Schufa: Cabinet is tightening rules for credit agencies, especially in one area – economics

If you need a loan in Germany, want to buy a property or want a cell phone contract, you can’t ignore one of them: credit agencies like Schufa. They have data on millions of people and use complicated algorithms to calculate how creditworthy each individual is. In their opinion, if there is a high probability that a consumer will not be able to service a loan in the future, it will be difficult to even get it. This calculation is expressed using a “score value”, which can vary between one and 100, for example. The worse the score is, the lower the chance that consumers have of getting an apartment, a mobile phone contract or being able to buy goods on account when shopping online.

Because the decisions can have such far-reaching effects, credit agencies in Germany are powerful companies. However, the data basis for their decisions is controversial. For example, credit agencies have so far collected postal codes and other address data in order to calculate the creditworthiness of consumers. The federal government wants to severely restrict this in the future and has initiated a reform of the Federal Data Protection Act. This is intended to better protect consumers when credit agencies rate them. The cabinet already waved through a first draft law presented by Federal Interior Minister Nancy Faeser (SPD) on Wednesday; the Bundestag and Bundesrat now have to approve it.
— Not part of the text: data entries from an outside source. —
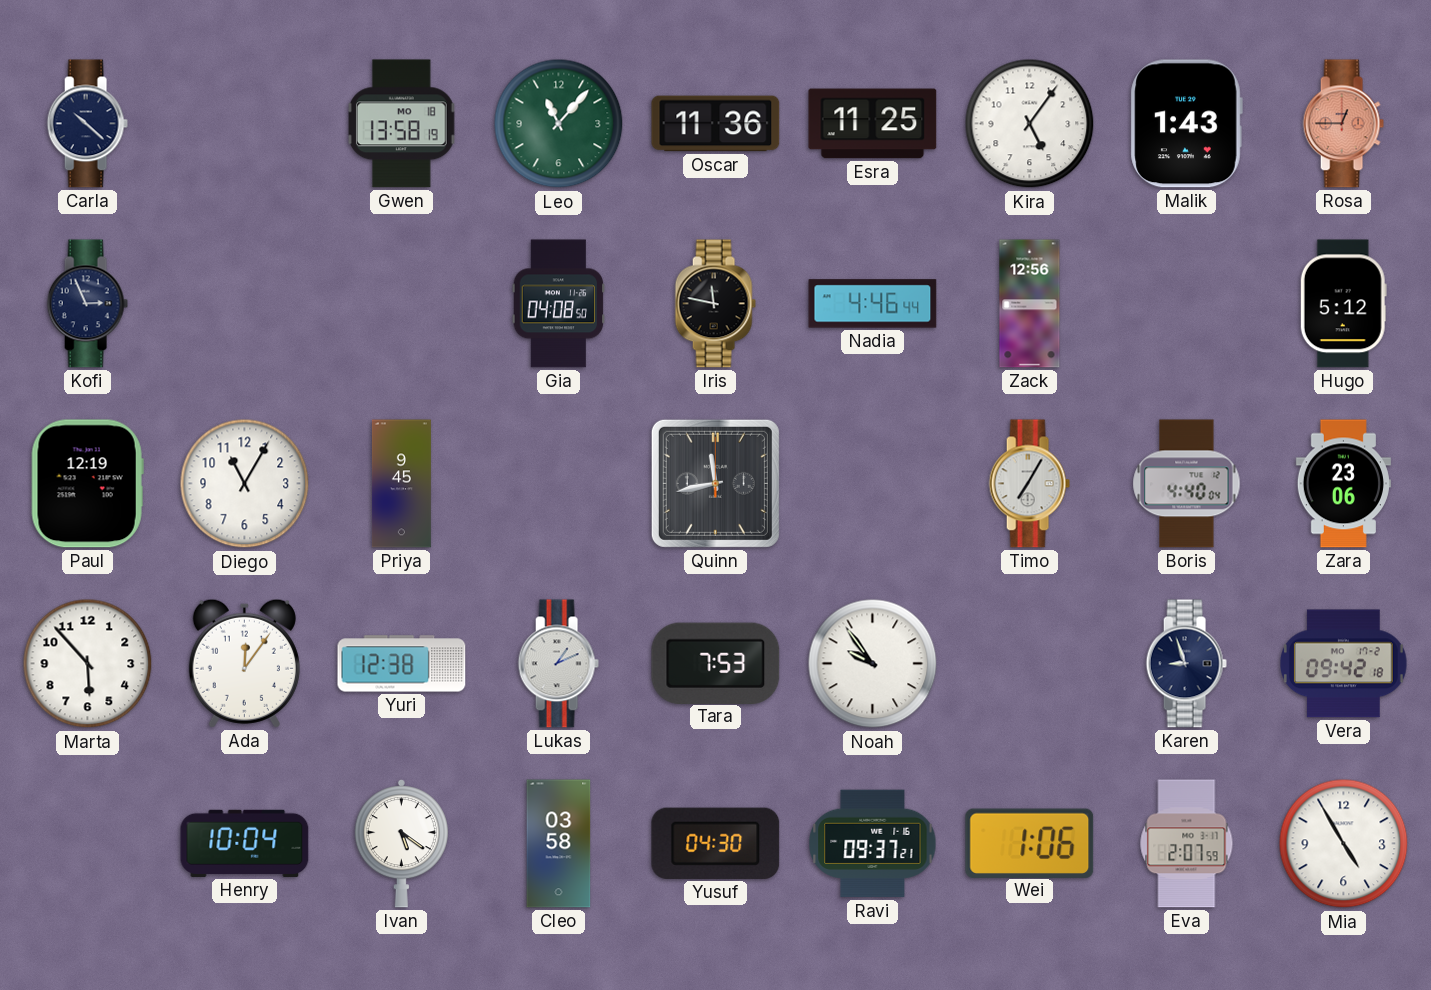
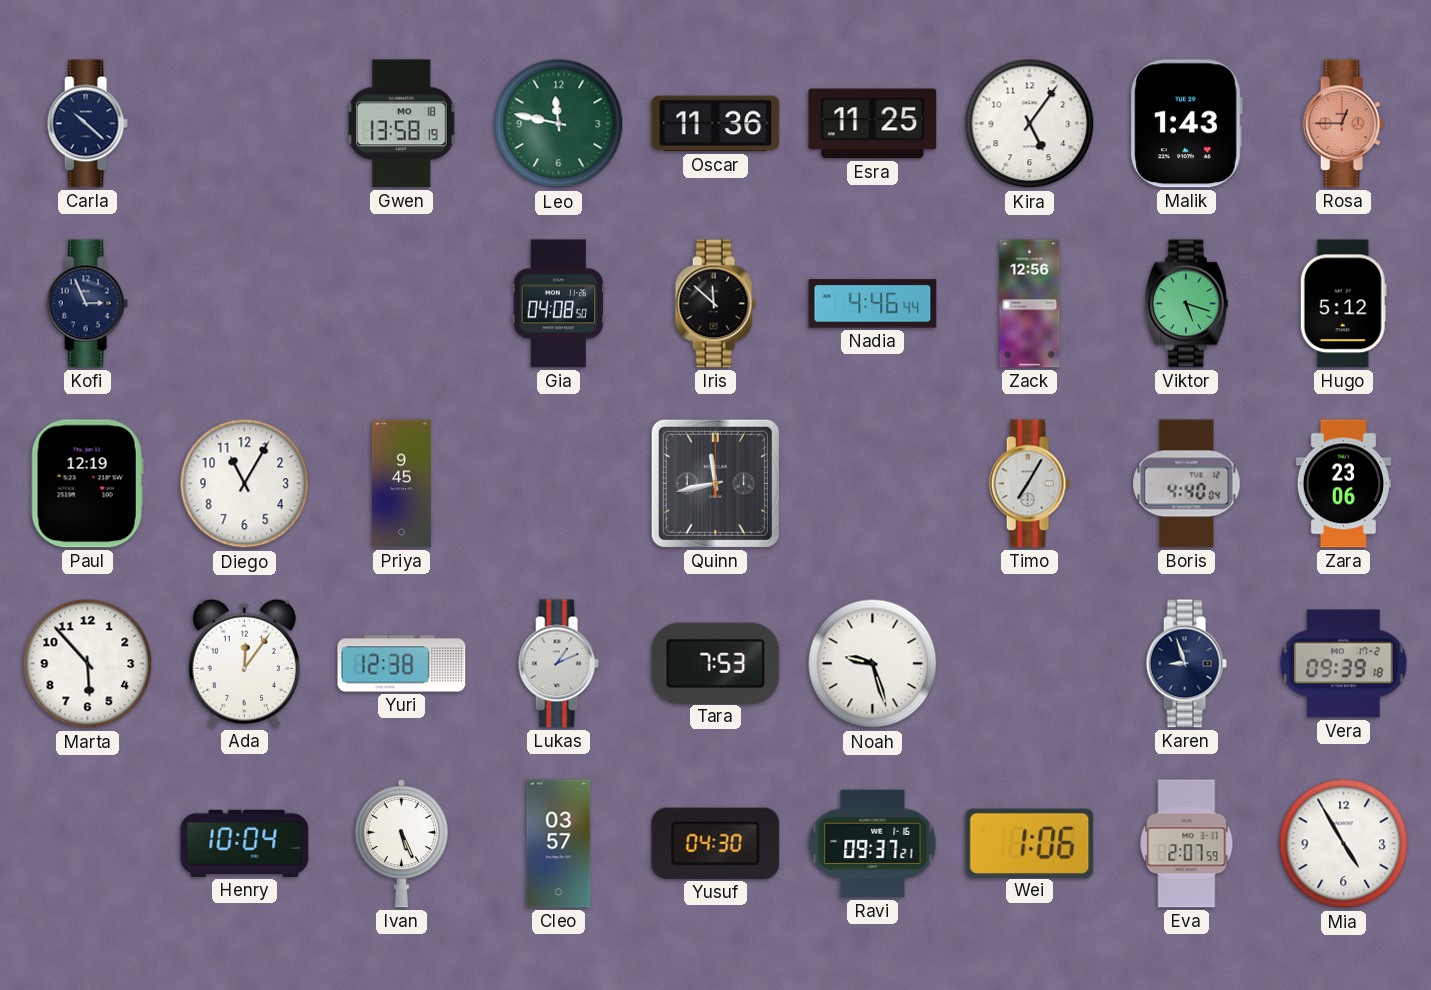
Leo: 11:07 -> 11:47
Iris: 11:47 -> 11:52
Viktor: none -> 5:18
Noah: 9:54 -> 9:27
Vera: 09:42 -> 09:39
Ivan: 5:21 -> 5:26
Cleo: 03:58 -> 03:57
Protection against discrimination: Credit agencies should be allowed to use less data

Probably the most important change: According to the draft law, when credit agencies evaluate people’s creditworthiness in the future, they will no longer be allowed to use a whole range of information. “We clearly regulate that data on ethnic origin, health data or personal information from social networks as well as the home address must not play a role in the automated calculation of a person’s ability to pay,” says Nancy Faeser. The latter is intended to prevent people from being rated poorly simply because they live in the supposedly wrong, possibly socially weaker neighborhood. This process is often used by credit agencies today and is called geo-scoring.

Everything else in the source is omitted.